Generally, insurers have the image of being the last followers in many topics – so we decided that we needed to become a first-mover.
Our engagement with F10 brought us brand awareness and visibility in the startup ecosystem. It also allowed us to give our employees the chance to experience entrepreneurship and the startup world first-hand, supporting internal awareness and a shift in mindset.
The deep expertise of the F10 team in corporate/startup collaboration, support with building use cases or setting up PoCs, has been incredibly valuable – especially at the start.
In addition to developing startup collaborations, we’ve also sent corporate startups to F10 programs. We believe an incubation program like at F10 is an amazing opportunity for corporate startups that have a great, motivated team – but maybe need more support on developing the product and business model. We’ve had corporate startups that did not survive, for different reasons. But that doesn’t mean they were a failure. It’s still a great learning experience for all the people involved and brings new knowledge into the organization.
We have a long track record of successful startup-collaborations. The most famous one is probably with KASKO. We identified KASKO for a partnership to start selling smaller digital products; a project that resulted in winning the innovation award of Swiss-Insurance. The real success story is about innovating and then putting it into execution – from B2C-insurance, to B2B2C-Insurance through partners and our sales people.
This year, we’ve started working with F10 alumni Meloncast, a Swiss startup that uses AI to enable hyper-personalised, data-driven content to increase conversions.

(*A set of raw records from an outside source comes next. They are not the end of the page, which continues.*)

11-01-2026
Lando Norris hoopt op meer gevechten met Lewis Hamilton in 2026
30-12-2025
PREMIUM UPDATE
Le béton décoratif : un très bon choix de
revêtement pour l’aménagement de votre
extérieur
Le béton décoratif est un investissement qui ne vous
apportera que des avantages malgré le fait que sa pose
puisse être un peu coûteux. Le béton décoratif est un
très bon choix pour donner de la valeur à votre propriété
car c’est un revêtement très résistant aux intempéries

To promote Baloise's products, such as home insurance, to a young target audience, Meloncast and its analytical content insights were used to identify relevant topics and channels. This resulted in a significant increase in engagement, such as views, likes and shares in the relevant target group.
We are also in the early stages evaluating projects with other startups from the latest F10 Incubation program.

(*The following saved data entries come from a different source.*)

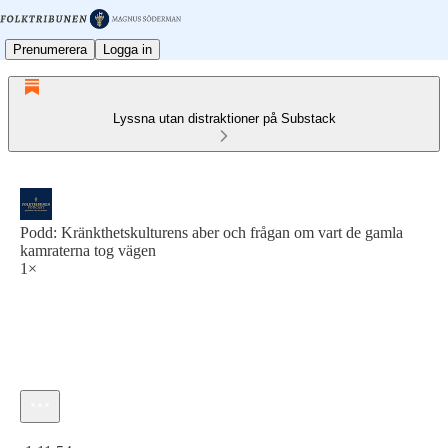
Prenumerera
Logga in
Lyssna utan distraktioner på Substack
Podd: Kränkthetskulturens aber och frågan om vart de gamla
kamraterna tog vägen
1×
Aktuell tid: 0:00 / Total tid: -1:11:54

There are a lot of interesting things happening in InsurTech right now. Automation is not new, but highly relevant and will stay with us for a while, especially to optimize internal processes. Robotics is very interesting when it comes to creating interim solutions to integrate with legacy systems, that are still prevalent at incumbents.
In terms of UX, there's still a lot of potential, since customers have extremly high and ever-increasing expectations. Furthermore, we see more and more startups move directly into the customer interface.
Cross-industry integrations through Open Insurance will become more prevalent: There’s a huge amount of data on other platforms that insurers don’t have access to. By building partnerships to leverage that data, we can create embedded insurance products that add-value where the customer is. For example, accounting software that matches directly with a relevant insurance product, ie. payment protection.
Surround yourself with brilliant people. Without a great team, your startup will not succeed.
Listen to the client first, ask the right questions, understand them – before diving straight into the details and practicalities of a potential collaboration. Only that way you really learn about their pains and can propose a solution that fits.
We have worked with several startups that adapted their business model in the process. Sometimes, the solution needs to be tweaked to fit the pain point, sometimes the technology may be too ambitious for the current reality. For startups, just like for corporates, the key to innovation is to explore, to adapt, maybe even to start from scratch - and then to scale it. That does not mean startup founders should give up on their vision, it just means there is opportunity in being flexible.